INSTRUCTIONS TO FOLLOW: Look through the listing and locate every line containing the word "小微是干嘛的"; copy those lines.

──────── DATA PROVIDED ────────

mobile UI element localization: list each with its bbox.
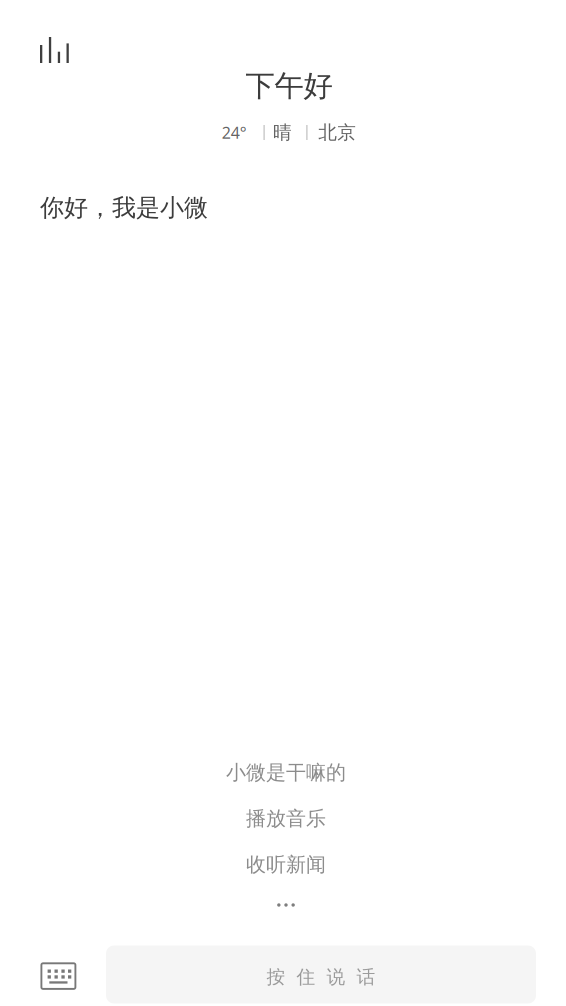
button[interactable]: 播放音乐 <box>171 802 401 836</box>
staticText: 播放音乐 <box>246 806 326 831</box>
button[interactable]: 按住说话 <box>106 946 536 1004</box>
staticText: 晴 <box>273 121 292 144</box>
button[interactable]: 小微是干嘛的 <box>171 756 401 790</box>
staticText: 收听新闻 <box>246 852 326 877</box>
staticText: 24° <box>222 122 247 143</box>
staticText: 北京 <box>318 121 356 144</box>
staticText: 按住说话 <box>266 966 376 988</box>
staticText: 小微是干嘛的 <box>226 760 346 785</box>
button[interactable]: 收听新闻 <box>171 848 401 882</box>
button[interactable]: Keyboard <box>31 953 85 999</box>
button[interactable]: More suggestions <box>171 894 401 920</box>
staticText: 下午好 <box>246 68 332 104</box>
button[interactable]: Voice waveform <box>30 27 79 73</box>
staticText: 你好，我是小微 <box>40 193 208 222</box>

────────

YOUR RESPONSE:
button[interactable]: 小微是干嘛的 <box>171 756 401 790</box>
staticText: 小微是干嘛的 <box>226 760 346 785</box>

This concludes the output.